A key threshold question in the case, Biden v. Nebraska, No. 22-506, was whether the plaintiffs have suffered the sort of direct and concrete injury that gives them standing to sue.
When the case was argued in February, the justices focused on a nonprofit entity that services federal loans, the Missouri Higher Education Loan Authority, also known as MOHELA. The states argued that the entity’s potential losses from the loan forgiveness program were enough to confer standing because it is effectively an arm of the State of Missouri. They also said that the authority might fail to make payments to Missouri if the program were allowed to proceed.
On Friday, Chief Justice Roberts adopted that argument.
“By law and function, MOHELA is an instrumentality of Missouri: It was created by the state to further a public purpose, is governed by state officials and state appointees, reports to the state, and may be dissolved by the state,” the chief justice wrote. “The secretary’s plan will cut MOHELA’s revenues, impairing its efforts to aid Missouri college students.”
That was the only basis for standing in the case. “We need not consider the other theories of standing raised by the states,” he wrote.
In a separate decision, the court unanimously held that two individual borrowers challenging the program lacked standing.
In dissent in the case brought by the states, Justice Kagan questioned the majority’s eagerness to decide it.
“In giving those states a forum — in adjudicating their complaint — the court forgets its proper role,” she wrote. “The court acts as though it is an arbiter of political and policy disputes, rather than of cases and controversies.”

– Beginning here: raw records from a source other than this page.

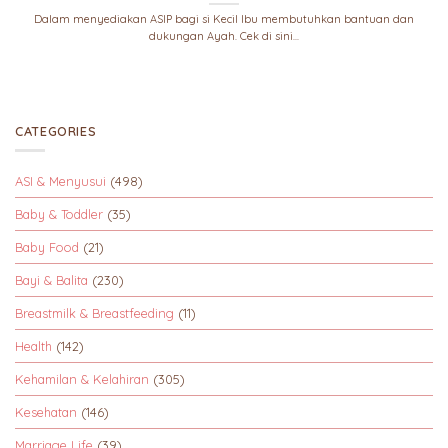
Dalam menyediakan ASIP bagi si Kecil Ibu membutuhkan bantuan dan
dukungan Ayah. Cek di sini...
CATEGORIES
ASI & Menyusui
(498)
Baby & Toddler
(35)
Baby Food
(21)
Bayi & Balita
(230)
Breastmilk & Breastfeeding
(11)
Health
(142)
Kehamilan & Kelahiran
(305)
Kesehatan
(146)
Marriage Life
(39)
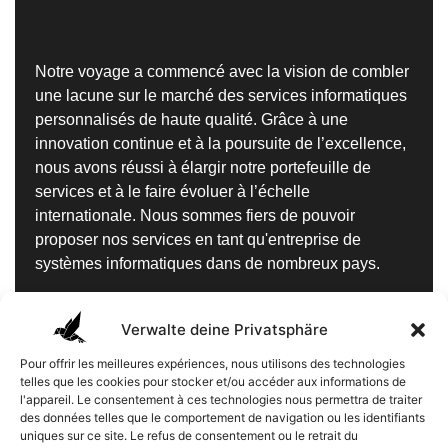
Notre voyage a commencé avec la vision de combler
une lacune sur le marché des services informatiques
personnalisés de haute qualité. Grâce à une
innovation continue et à la poursuite de l’excellence,
nous avons réussi à élargir notre portefeuille de
services et à le faire évoluer à l’échelle
internationale. Nous sommes fiers de pouvoir
proposer nos services en tant qu'entreprise de
systèmes informatiques dans de nombreux pays.
Dabei ist moderne Technologie für uns bei Terrera
mehr als nur ein einfaches Werkzeug. Wir verfolgen
Verwalte deine Privatsphäre
stets einen ganzheitlichen und praktischen Ansatz,
Pour offrir les meilleures expériences, nous utilisons des technologies
um Ihr Unternehmen und jedes kleine Detail Ihrer
telles que les cookies pour stocker et/ou accéder aux informations de
Entwicklung ins Blickfeld zu nehmen – von der
l'appareil. Le consentement à ces technologies nous permettra de traiter
des données telles que le comportement de navigation ou les identifiants
Mitarbeiterproduktivität bis hin zur Zufriedenheit Ihrer
uniques sur ce site. Le refus de consentement ou le retrait du
Kunden. Um dieses Ziel zu erreichen, arbeiten wir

Deciding the case, she wrote, “blows through a constitutional guardrail intended to keep courts acting like courts.”
She scoffed at the loan service entity’s connection to the case, noting that it had not sued on its own behalf or cooperated in the suit.
“Is there a person in America who thinks Missouri is here because it is worried about MOHELA’s loss of loan-servicing fees?” she asked. “I would like to meet him.”
Chief Justice Roberts concluded his opinion with a lament.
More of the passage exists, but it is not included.